Indemnification is simply that a particular item has independently measurable value, which then forms the basis for the risk. In Ms Grable's case, for example, her legs were an asset (no different than one's laptop or tow truck) which was essential to her success as a screen actress. If something bad happened to them, her career would have suffered, and that loss of value could be determined and the risk transferred to a 3rd party (e.g. XYZ Mutual).

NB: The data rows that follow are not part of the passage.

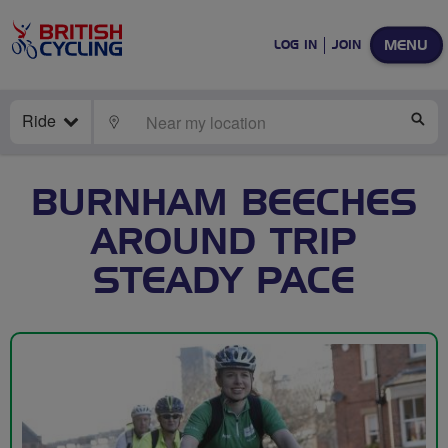
MENU
LOG IN
JOIN
Ride
LOCATE
SE
BURNHAM BEECHES
AROUND TRIP
STEADY PACE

Reason I bring this up is a fascinating article at MSN:
The piece goes on to list various celebrity's insurance tales, including a wine taster's taste buds and Mark McGwire's ankle. It goes to great lengths to distinguish these "special risks" as somehow completely different than, say, the rider on your spouse's wedding ring. In a sense, these risks are different: you can't just drop in your local agent's office and pick up a plan to cover your billion dollar yacht or your tennis prodigy daughter's left wrist.
But: most independent agents have access to these kinds of markets, if they're willing to look. I'll share two such personal stories; perhaps Bob and Bill will add a few of theirs, as well (and we'd welcome any readers' contributions in the comments section).
Many years ago, I was licensed for P&C (Property and Casualty). I've long since let that go by the wayside, but at the time I wrote a handful of auto and home policies every month or so. One day, I had a call from a gentleman who had recently purchased a putt-putt golf business which included a batting cage. When he approached his agent, he was told that there was no way to cover the liability on the cage, and so he started calling around. I was too young (and inexperienced) to say "no way," so I started looking, and eventually placed the risk. That was my first policy underwritten through Lloyd's. Very heady stuff, but also a great learning opportunity.
What did I learn?
Simply this: if money is no object, you can insure any thing or any one. Sometimes, that's pretty useful.
My other "special case" involved a young physician. She was referred to me by another physician-client, who hoped I might be of help. Dr Jones was a relatively young lady, who had a number of major physical problems, none of which actually prevented her from practicing her specialty. Still, no "regular" carrier would touch her, and she was quite frustrated and discouraged. I found a "specialty risk" company that offered her decent coverage, at a reasonable price. Again, it's not that I'm Super Agent, it's just that I'm too stubborn to give up.
The moral of the story is that one needn't be a celebrity or multi-zillionaire to have a "special risk," and that it's really not magic to cover it.